Reminder that the US Chemical Safety Board does great investigations into these kinds of accidents. Here’s a famous one from 2007 involving methylcyclopentadienyl manganese tricarbonyl (a gasoline additive) at T2 Laboratories in Jacksonville Florida. The CSB has a long record of producing great investigative videos without any partisan or legal bias, as the one shown here demonstrates:

https://www.csb.gov/t2-laboratories-inc-reactive-chemical-ex...

This agency is the subject of a budget war between the current executive and Congress, with the former trying to cut its budget and the Congress just restoring its budget, so not sure if it will be doing a report on Garden Grove:

https://www.chemistryworld.com/news/congress-rescues-industr...

See also: https://news.ycombinator.com/item?id=46904017

grunkolskytoday at 7:49 AM

[dead]

ErroneousBoshyesterday at 9:00 PM

What the...?!

I was literally just this afternoon telling someone about TIWWW and posting them some favourites.

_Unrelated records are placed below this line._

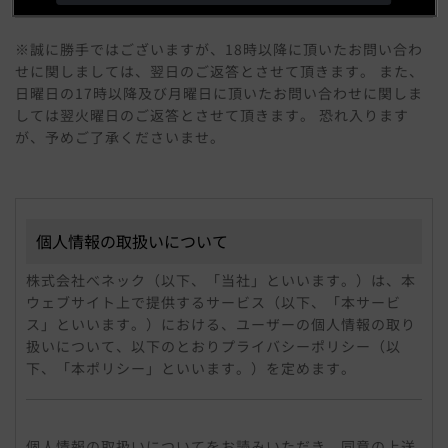
※誠に勝手ではございますが、18時以降に頂いたお問い合わ
せに関しましては、翌日のご返答とさせて頂きます。 また、
日曜日の17時以降及び月曜日に頂いたお問い合わせに関しま
しては翌火曜日のご返答とさせて頂きます。 恐れ入ります
が、予めご了承くださいませ。
個人情報の取扱いについて
株式会社べネック（以下、「当社」といいます。）は、本
ウェブサイト上で提供するサービス（以下、「本サービ
ス」といいます。）における、ユーザーの個人情報の取り
扱いについて、以下のとおりプライバシーポリシー（以
下、「本ポリシー」といいます。）を定めます。
個人情報
「個人情報」とは、個人情報保護法にいう「個人情報」を
個人情報の取扱いについてをお読みいただき、同意の上送
指すものとし、個人に関する情報であって、当該情報に含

KennyBlankenyesterday at 9:36 PM

> The immediate danger seems to abated, fortunately,

The "it will explode leveling a couple city blocks" danger seems to be abated, but instead it's spraying an insanely toxic chemical out into the open, which will likely have health repercussions for residents for decades?

Thousands of gallons of toxic chemicals don't just disappear.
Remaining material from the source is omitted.